Supplied material:
>>>>>
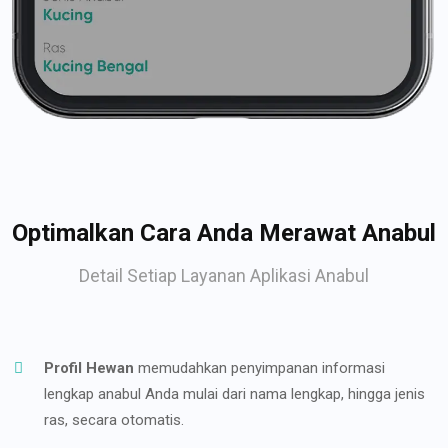
Optimalkan Cara Anda Merawat Anabul
Detail Setiap Layanan Aplikasi Anabul
Profil Hewan
memudahkan penyimpanan informasi
lengkap anabul Anda mulai dari nama lengkap, hingga jenis
ras, secara otomatis.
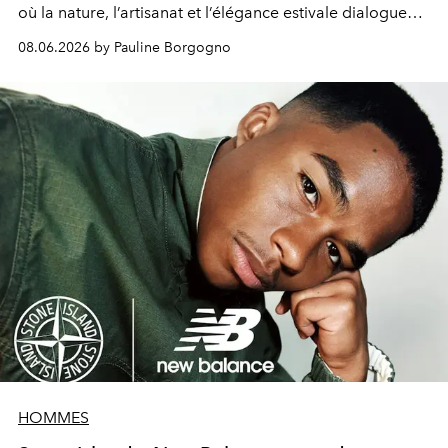
où la nature, l’artisanat et l’élégance estivale dialoguent
avec poésie.
08.06.2026 by Pauline Borgogno
HOMMES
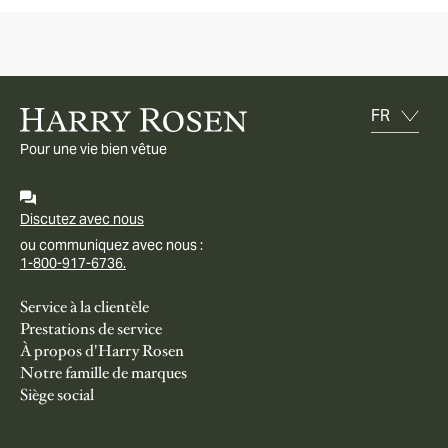
Pour une vie bien vêtue
Discutez avec nous
ou communiquez avec nous :
1-800-917-6736.
Service à la clientèle
Prestations de service
À propos d'Harry Rosen
Notre famille de marques
Siège social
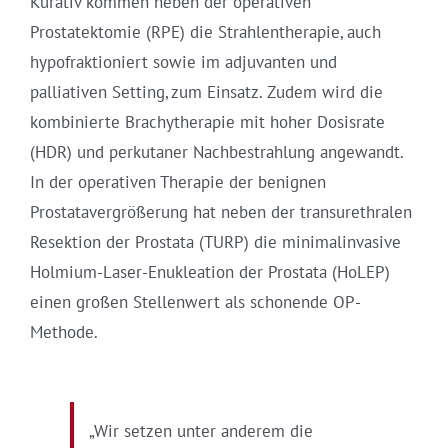
Kurativ kommen neben der operativen
Prostatektomie (RPE) die Strahlentherapie, auch
hypofraktioniert sowie im adjuvanten und
palliativen Setting, zum Einsatz. Zudem wird die
kombinierte Brachytherapie mit hoher Dosisrate
(HDR) und perkutaner Nachbestrahlung angewandt.
In der operativen Therapie der benignen
Prostatavergrößerung hat neben der transurethralen
Resektion der Prostata (TURP) die minimalinvasive
Holmium-Laser-Enukleation der Prostata (HoLEP)
einen großen Stellenwert als schonende OP-
Methode.
„Wir setzen unter anderem die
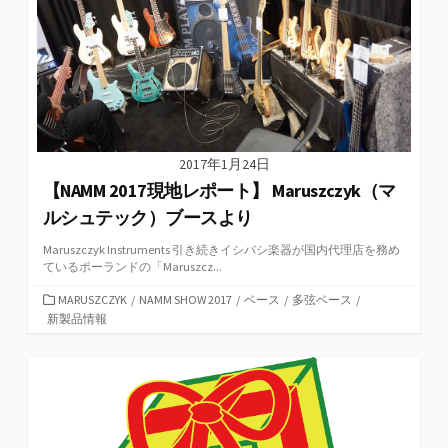
2017年1月24日
【NAMM 2017現地レポート】 Maruszczyk（マ
ルシュテック）ブースより
Maruszczyk Instruments 引き続きイシバシ楽器が国内代理店を務め
ているポーランドの「Maruszcz...
カ
MARUSZCZYK
/
NAMM SHOW 2017
/
ベース
/
多弦ベース
/
テ
新製品情報
ゴ
リ
ー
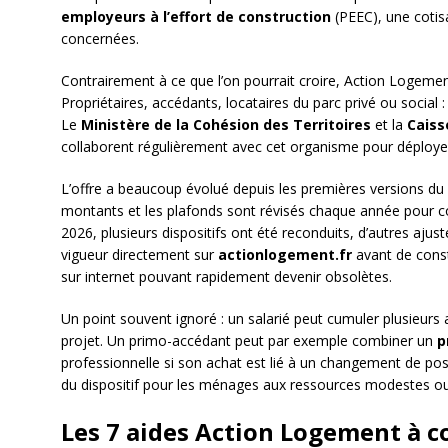
employeurs à l’effort de construction
(PEEC), une cotisa
concernées.
Contrairement à ce que l’on pourrait croire, Action Logement 
Propriétaires, accédants, locataires du parc privé ou social 
Le
Ministère de la Cohésion des Territoires
et la
Caiss
collaborent régulièrement avec cet organisme pour déployer 
L’offre a beaucoup évolué depuis les premières versions du c
montants et les plafonds sont révisés chaque année pour co
2026, plusieurs dispositifs ont été reconduits, d’autres ajust
vigueur directement sur
actionlogement.fr
avant de consti
sur internet pouvant rapidement devenir obsolètes.
Un point souvent ignoré : un salarié peut cumuler plusieu
projet. Un primo-accédant peut par exemple combiner un
p
professionnelle si son achat est lié à un changement de post
du dispositif pour les ménages aux ressources modestes ou
Les 7 aides Action Logement à c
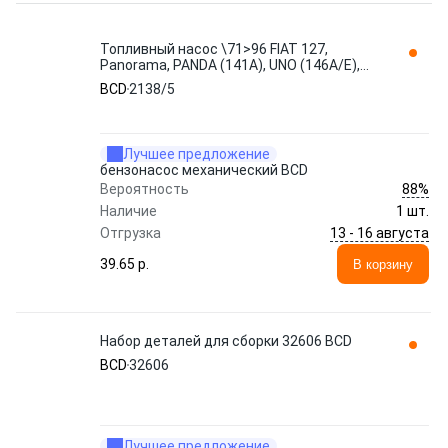
Топливный насос \71>96 FIAT 127,
Panorama, PANDA (141A), UNO (146A/E),
SEAT FURA (025A), IBIZA (021A 2138/5 BCD
BCD
2138/5
Лучшее предложение
бензонасос механический BCD
88%
Вероятность
Наличие
1 шт.
13 - 16 августа
Отгрузка
39.65 p.
В корзину
Набор деталей для сборки 32606 BCD
BCD
32606
Лучшее предложение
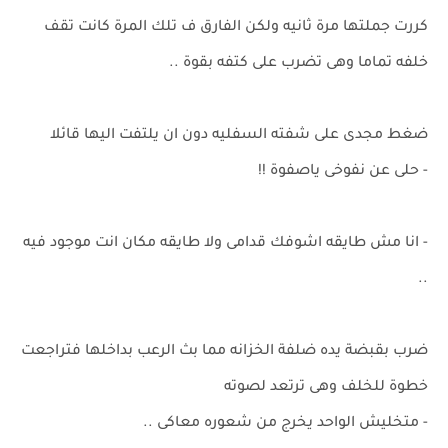
كررت جملتها مرة ثانيه ولكن الفارق ف تلك المرة كانت تقف
خلفه تماما وهى تضرب على كتفه بقوة ..
ضغط مجدى على شفته السفليه دون ان يلتفت اليها قائلا
- حلى عن نفوخى ياصفوة !!
- انا مش طايقه اشوفك قدامى ولا طايقه مكان انت موجود فيه
..
ضرب بقبضة يده ضلفة الخزانه مما بث الرعب بداخلها فتراجعت
خطوة للخلف وهى ترتعد لصوته
- متخليش الواحد يخرج من شعوره معاكى ..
<<<<<
Directions for this task: In the records above, find the line that contains "collaborent régulièrement avec". Print it and every later line exactly, omitting the pictures.

Result for this task:
collaborent régulièrement avec cet organisme pour déployer 
L’offre a beaucoup évolué depuis les premières versions du c
montants et les plafonds sont révisés chaque année pour co
2026, plusieurs dispositifs ont été reconduits, d’autres ajust
vigueur directement sur
actionlogement.fr
avant de consti
sur internet pouvant rapidement devenir obsolètes.
Un point souvent ignoré : un salarié peut cumuler plusieu
projet. Un primo-accédant peut par exemple combiner un
p
professionnelle si son achat est lié à un changement de post
du dispositif pour les ménages aux ressources modestes ou
Les 7 aides Action Logement à c
Топливный насос \71>96 FIAT 127,
Panorama, PANDA (141A), UNO (146A/E),
SEAT FURA (025A), IBIZA (021A 2138/5 BCD
BCD
2138/5
Лучшее предложение
бензонасос механический BCD
88%
Вероятность
Наличие
1 шт.
13 - 16 августа
Отгрузка
39.65 p.
В корзину
Набор деталей для сборки 32606 BCD
BCD
32606
Лучшее предложение
كررت جملتها مرة ثانيه ولكن الفارق ف تلك المرة كانت تقف
خلفه تماما وهى تضرب على كتفه بقوة ..
ضغط مجدى على شفته السفليه دون ان يلتفت اليها قائلا
- حلى عن نفوخى ياصفوة !!
- انا مش طايقه اشوفك قدامى ولا طايقه مكان انت موجود فيه
..
ضرب بقبضة يده ضلفة الخزانه مما بث الرعب بداخلها فتراجعت
خطوة للخلف وهى ترتعد لصوته
- متخليش الواحد يخرج من شعوره معاكى ..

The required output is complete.